I then read to the audience a field challenge submitted by email and asked the audience if that challenge affected anybody. All hands went up.
The challenge centred around objections raised by clients after they had spoken to a competing agent. In effect, the competing agent was feeding clients with objections to raise with other agents.
We spent the rest of the workshop on that one challenge, the audience commenting later that they learned a lot.
Then I made a confession: the email was actually sent to me in 1993 – around 12 years before this workshop!
It doesn’t matter what those objections were. My point is, they were the same objections recurring over a period of 12 years. Wouldn’t you think that agents who are faced with the same objections repeatedly would learn how to overcome them?
Stop giving competitors free shots!
Competitors are going to lie to win listings. Get used to it. Learn to combat it.
Competitors are going to discount to win listings. Get used to it. Learn to combat it.
Competitors are going to make disparaging remarks about you. Get used to it. Learn to combat it.
Your competition is predictable. The salesperson who makes disparaging remarks about you won’t do so only once. These people do very little training – the fact that they resort to such low and desperate tactics shows this – and their behaviour is predictable.
All you need to know is the name of the competing salesperson and you know what he or she is saying to win listings. Think about what they say, learn ways to overcome those objections and, whenever you are competing with that salesperson for a listing, combat the objections that you know are coming.

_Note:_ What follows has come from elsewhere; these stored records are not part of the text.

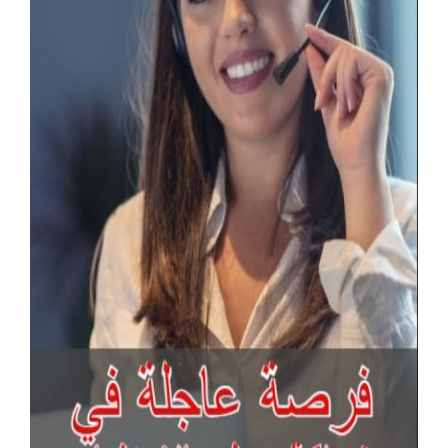
آخر الإعلانات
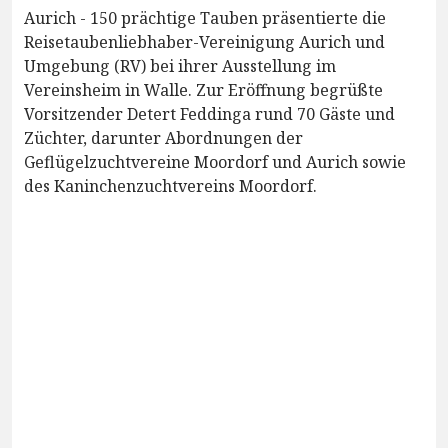
Aurich - 150 prächtige Tauben präsentierte die
Reisetaubenliebhaber-Vereinigung Aurich und
Umgebung (RV) bei ihrer Ausstellung im
Vereinsheim in Walle. Zur Eröffnung begrüßte
Vorsitzender Detert Feddinga rund 70 Gäste und
Züchter, darunter Abordnungen der
Geflügelzuchtvereine Moordorf und Aurich sowie
des Kaninchenzuchtvereins Moordorf.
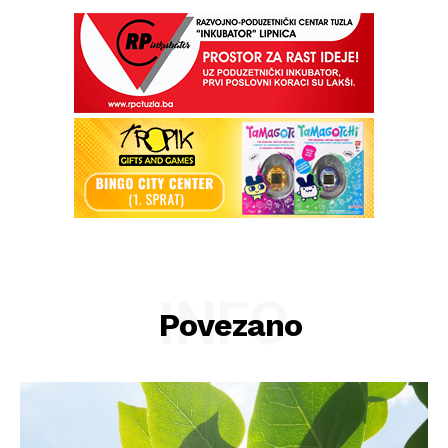
INFO
Povezano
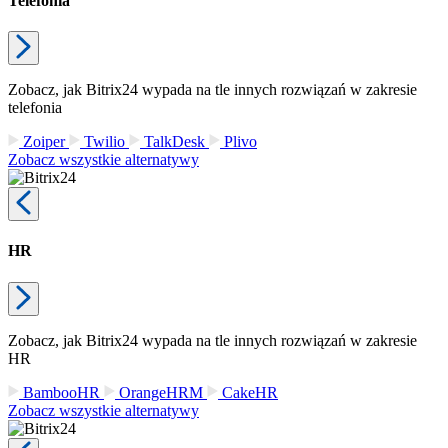
Telefonia
Zobacz, jak Bitrix24 wypada na tle innych rozwiązań w zakresie
telefonia
Zoiper
Twilio
TalkDesk
Plivo
Zobacz wszystkie alternatywy
HR
Zobacz, jak Bitrix24 wypada na tle innych rozwiązań w zakresie
HR
BambooHR
OrangeHRM
CakeHR
Zobacz wszystkie alternatywy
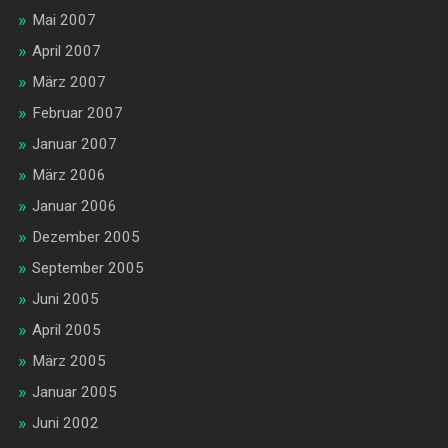
Mai 2007
April 2007
März 2007
Februar 2007
Januar 2007
März 2006
Januar 2006
Dezember 2005
September 2005
Juni 2005
April 2005
März 2005
Januar 2005
Juni 2002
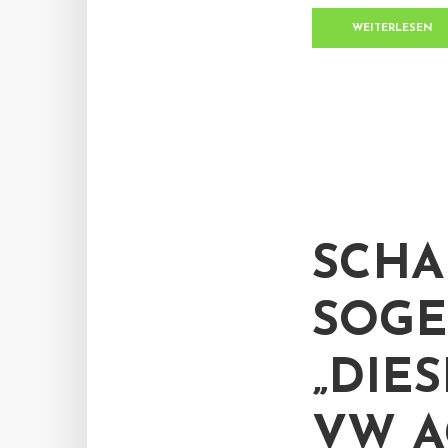
WEITERLESEN
SCHA
SOG
„DIE
VW A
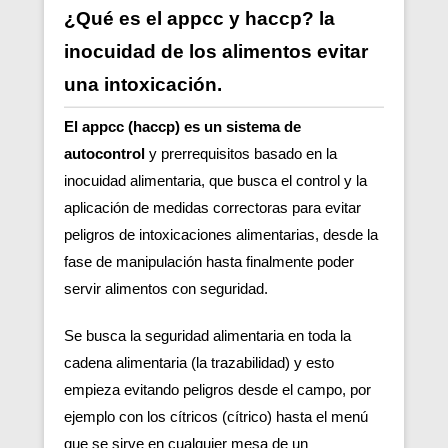
¿Qué es el appcc y haccp? la
inocuidad de los alimentos evitar
una intoxicación.
El appcc (haccp) es un sistema de
autocontrol
y prerrequisitos basado en la
inocuidad alimentaria, que busca el control y la
aplicación de medidas correctoras para evitar
peligros de intoxicaciones alimentarias, desde la
fase de manipulación hasta finalmente poder
servir alimentos con seguridad.
Se busca la seguridad alimentaria en toda la
cadena alimentaria (la trazabilidad) y esto
empieza evitando peligros desde el campo, por
ejemplo con los cítricos (cítrico) hasta el menú
que se sirve en cualquier mesa de un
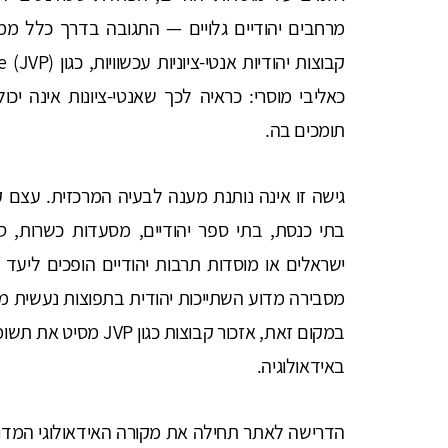
מרחבים יהודיים גלויים — התגובה בדרך כלל ממו
כאליבי מוסרי: כראיה לכך שאנטי-ציונות אינה יכ
תומכים בה.
גישה זו אינה נותנת מענה לבעיה המרכזית. עצם קי
בתי כנסת, בתי ספר יהודיים, מסעדות כשרות, ס
ישראלים או מוסדות תרבות יהודיים הופכים ליעד ב
מסבירה מדוע השתייכות יהודית בתפוצות נעשית מו
במקום זאת, אזכור קבוצ
באידאולוגיה.
הדרישה לאתר תחילה את מקורה האידאולוגי המדויק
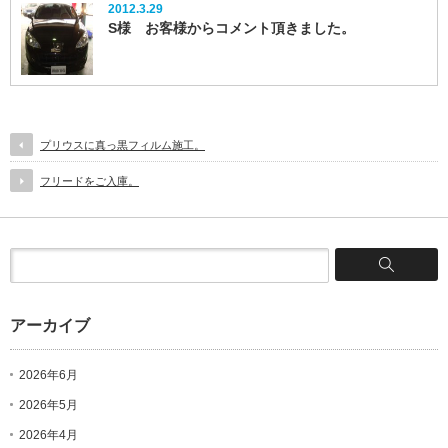
2012.3.29
S様 お客様からコメント頂きました。
プリウスに真っ黒フィルム施工。
フリードをご入庫。
アーカイブ
2026年6月
2026年5月
2026年4月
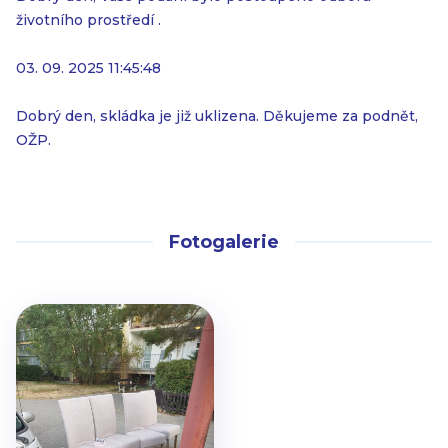
životního prostředí .
03. 09. 2025 11:45:48
Dobrý den, skládka je již uklizena. Děkujeme za podnět,
OŽP.
Fotogalerie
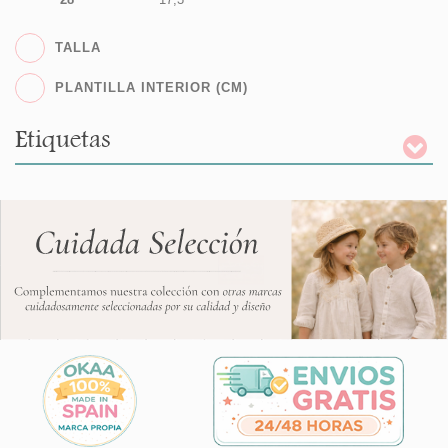
TALLA
PLANTILLA INTERIOR (CM)
Etiquetas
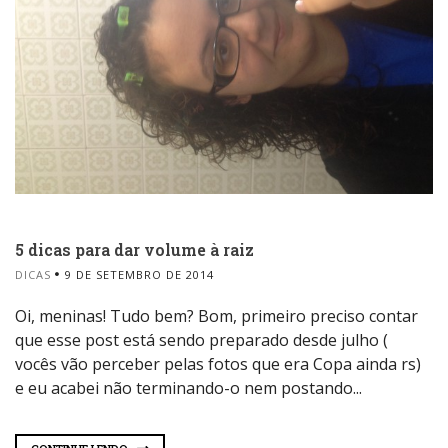
5 dicas para dar volume à raiz
DICAS
9 DE SETEMBRO DE 2014
Oi, meninas! Tudo bem? Bom, primeiro preciso contar
que esse post está sendo preparado desde julho (
vocês vão perceber pelas fotos que era Copa ainda rs)
e eu acabei não terminando-o nem postando...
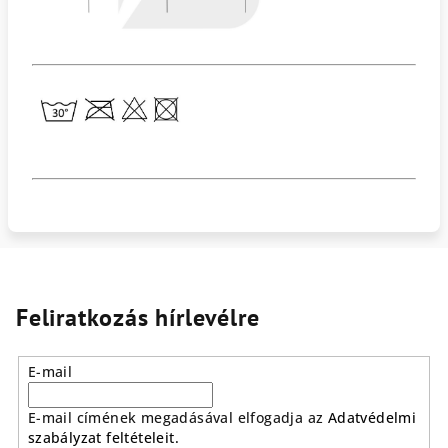
Feliratkozás hírlevélre
E-mail
E-mail címének megadásával elfogadja az
Adatvédelmi
szabályzat feltételeit.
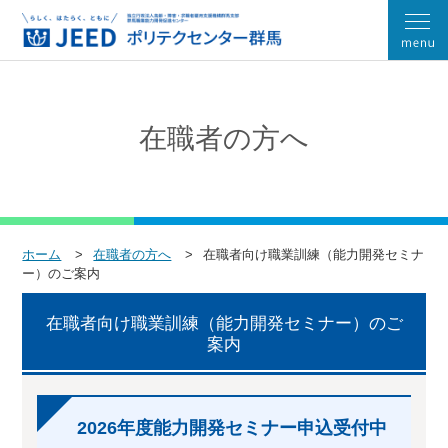
在職者の方へ
ホーム
在職者の方へ
在職者向け職業訓練（能力開発セミナ
ー）のご案内
在職者向け職業訓練（能力開発セミナー）のご
案内
2026年度能力開発セミナー申込受付中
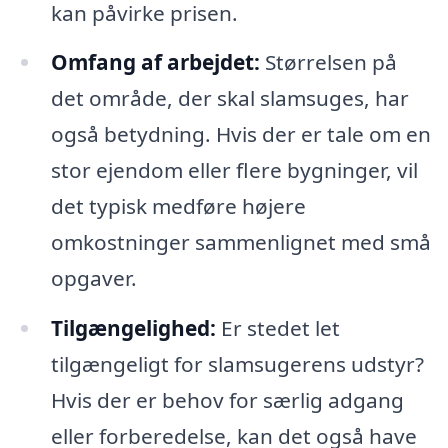
kan påvirke prisen.
Omfang af arbejdet:
Størrelsen på
det område, der skal slamsuges, har
også betydning. Hvis der er tale om en
stor ejendom eller flere bygninger, vil
det typisk medføre højere
omkostninger sammenlignet med små
opgaver.
Tilgængelighed:
Er stedet let
tilgængeligt for slamsugerens udstyr?
Hvis der er behov for særlig adgang
eller forberedelse, kan det også have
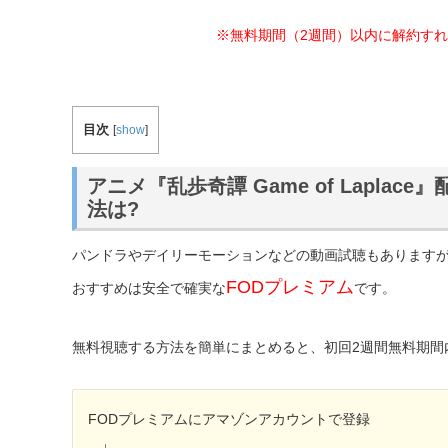
※無料期間（2週間）以内に解約す
目次
[
show
]
アニメ『乱歩奇譚 Game of Lapla
法は?
パンドラやデイリーモーションなどの動画試聴もあります
FODプレミアム
おすすめは安全で確実な
です。
無料視聴する方法を簡単にまとめると、初回2週間無料期間
FODプレミアムにアマゾンアカウントで登録
↓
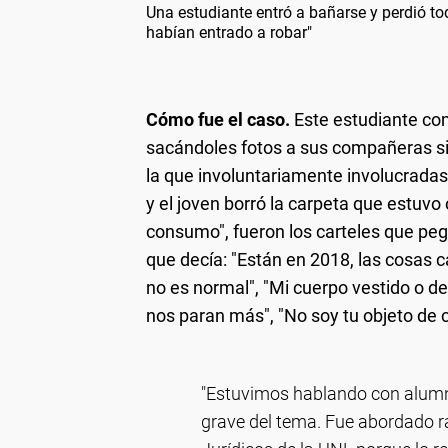
Una estudiante entró a bañarse y perdió t
habían entrado a robar"
Cómo fue el caso.
Este estudiante co
sacándoles fotos a sus compañeras sin 
la que involuntariamente involucradas
y el joven borró la carpeta que estuvo
consumo", fueron los carteles que pega
que decía: "Están en 2018, las cosas c
no es normal", "Mi cuerpo vestido o d
nos paran más", "No soy tu objeto de 
"Estuvimos hablando con alumna
grave del tema. Fue abordado r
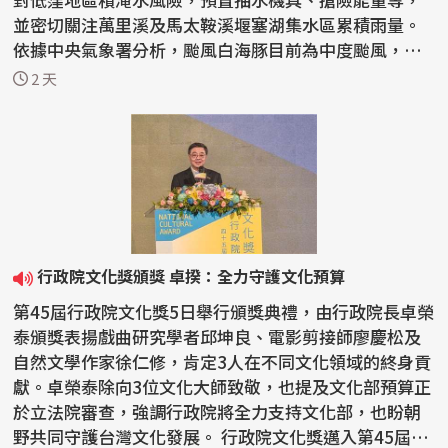
並密切關注萬里溪及馬太鞍溪堰塞湖集水區累積雨量。
依據中央氣象署分析，颱風白海豚目前為中度颱風，預
計7日...
2 天
行政院文化獎頒獎 卓揆：全力守護文化預算
第45屆行政院文化獎5日舉行頒獎典禮，由行政院長卓榮
泰頒獎表揚戲曲研究學者邱坤良、電影剪接師廖慶松及
自然文學作家徐仁修，肯定3人在不同文化領域的終身貢
獻。卓榮泰除向3位文化大師致敬，也提及文化部預算正
於立法院審查，強調行政院將全力支持文化部，也盼朝
野共同守護台灣文化發展。 行政院文化獎邁入第45屆，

Even if the client doesn’t voice the objections, you can deal with them anyway.
At a workshop in New Zealand, an audience member said that whenever a certain competing salesperson was told by a client that they were talking with XYZ Real Estate, this salesperson said, “They’re amateurs”. It is so easy to destroy tacky lines like this.
All the salesperson had to say was this: “You’re talking with x from xx Real Estate? They’re a good company. Could I ask you something in confidence? Did x say that we’re amateurs? He usually does.”
The sellers will sheepishly reply, “Yes”, to which you say, “Has that been your impression of me so far?” Followed by, “It’s a pity he chooses to say that about us. Funny thing is, a true professional would never say such a thing. I thought they were better than that.” Job done.
Then you go on to prove why those sellers should choose you.
There are times when you can ignore your competitors and there are times when you must stand your ground and stop giving them free shots. Standing your ground doesn’t mean being aggressive. It doesn’t mean being a door mat either!